Barbara hat ein Problem. Sie kann ihrem Mann nicht die Wahrheit sagen. Denn es würde ihn verletzen. Also vertraut sie sich erstmals einem Menschen an. Ihrer Psychotherapeutin. Und das in einer Sexualtherapie, in die sie ihr Mann geschickt hat.
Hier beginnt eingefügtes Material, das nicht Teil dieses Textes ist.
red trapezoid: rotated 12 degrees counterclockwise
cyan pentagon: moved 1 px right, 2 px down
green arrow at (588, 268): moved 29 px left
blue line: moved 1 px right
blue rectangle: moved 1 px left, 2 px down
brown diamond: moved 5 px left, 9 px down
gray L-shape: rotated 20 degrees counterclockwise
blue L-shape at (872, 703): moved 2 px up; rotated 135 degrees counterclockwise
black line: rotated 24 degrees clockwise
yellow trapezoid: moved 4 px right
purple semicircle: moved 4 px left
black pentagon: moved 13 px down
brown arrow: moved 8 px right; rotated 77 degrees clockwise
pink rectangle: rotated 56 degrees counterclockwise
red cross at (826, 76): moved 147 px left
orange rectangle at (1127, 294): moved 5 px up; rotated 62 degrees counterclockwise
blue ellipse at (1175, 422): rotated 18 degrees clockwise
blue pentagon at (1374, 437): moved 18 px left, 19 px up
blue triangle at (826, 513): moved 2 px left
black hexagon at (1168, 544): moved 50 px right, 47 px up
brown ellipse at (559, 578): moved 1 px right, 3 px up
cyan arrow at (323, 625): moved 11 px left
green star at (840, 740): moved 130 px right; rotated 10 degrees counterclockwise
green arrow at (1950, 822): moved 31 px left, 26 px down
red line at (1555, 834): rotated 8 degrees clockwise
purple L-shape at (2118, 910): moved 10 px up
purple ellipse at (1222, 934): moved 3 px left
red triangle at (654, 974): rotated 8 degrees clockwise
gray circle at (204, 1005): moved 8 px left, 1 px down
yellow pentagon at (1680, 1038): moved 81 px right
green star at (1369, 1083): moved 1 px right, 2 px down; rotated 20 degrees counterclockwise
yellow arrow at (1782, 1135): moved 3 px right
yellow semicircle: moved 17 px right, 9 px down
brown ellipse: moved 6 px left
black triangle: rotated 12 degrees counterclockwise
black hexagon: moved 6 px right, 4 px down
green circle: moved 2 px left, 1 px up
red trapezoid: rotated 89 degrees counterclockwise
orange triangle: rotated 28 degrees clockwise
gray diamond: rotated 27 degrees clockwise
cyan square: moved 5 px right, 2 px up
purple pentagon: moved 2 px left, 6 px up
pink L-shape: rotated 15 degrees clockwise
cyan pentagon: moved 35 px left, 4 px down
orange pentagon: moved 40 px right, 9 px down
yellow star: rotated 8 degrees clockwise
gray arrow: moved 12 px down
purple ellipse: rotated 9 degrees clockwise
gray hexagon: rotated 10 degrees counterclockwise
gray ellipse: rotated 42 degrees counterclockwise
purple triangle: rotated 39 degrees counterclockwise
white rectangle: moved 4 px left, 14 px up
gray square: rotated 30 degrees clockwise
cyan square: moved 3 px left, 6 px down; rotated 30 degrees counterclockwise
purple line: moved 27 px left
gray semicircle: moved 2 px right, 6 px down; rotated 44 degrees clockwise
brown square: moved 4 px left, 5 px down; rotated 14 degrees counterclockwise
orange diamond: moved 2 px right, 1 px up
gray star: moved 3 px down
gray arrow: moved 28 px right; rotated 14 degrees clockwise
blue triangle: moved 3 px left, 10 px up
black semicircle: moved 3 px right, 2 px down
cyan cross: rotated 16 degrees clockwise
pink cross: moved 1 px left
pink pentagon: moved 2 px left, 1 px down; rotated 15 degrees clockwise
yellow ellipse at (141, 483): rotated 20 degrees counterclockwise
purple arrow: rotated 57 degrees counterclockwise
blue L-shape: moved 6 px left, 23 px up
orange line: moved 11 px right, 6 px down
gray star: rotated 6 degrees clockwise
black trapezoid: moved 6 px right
von Sie ekelt sich vor Sex © Bild: Nathan Murrell

Barbara ist eine selbstbewusste Geschäftsfrau. Aber wenn es um die "liebe Liebe" geht, wirkt sie unbeholfen. Beim Sex, sagt sie, habe sie auch immer Angst gehabt, etwas falsch zu machen. In Wahrheit ging es Barbara um den Glanz in den Augen der Männer, das Strahlen der Begierde und darum, umworben zu werden: "Wie hätte ich sonst meine Lebensziele erreichen sollen: Ehe und Kinder?" Sie habe sich daher nach dem Modell von Pornodarstellerinnen verhalten: "Ich habe mich total verstellt, war jemand anderes", gesteht sie, und dass sie noch nie wirklich Lust empfunden habe. Erregung schon, aber eher habe sie sich daran ergötzt, wie die Männer beim Sex förmlich "raketengleich abgegangen" seien. "Sie versicherten mir alle, dass ich im Bett wahnsinnig gut sei." Dabei habe sie die Lust nur gespielt. Beruflich sei alles wie geölt gelaufen. Privat habe sie nie so recht gewusst, ob sie sich zu Männern oder Frauen hingezogen fühlte. Alle Orgasmen waren nur gespielt. "Aber so glaubwürdig", sagt Barbara, "dass ich fast hyperventilierte und schon selbst daran glaubte". Sie habe alles gegeben, um die Frau zu sein, die man heiraten wollte. "Die Traumfrau", sagt sie. Alles Fake. Und jetzt?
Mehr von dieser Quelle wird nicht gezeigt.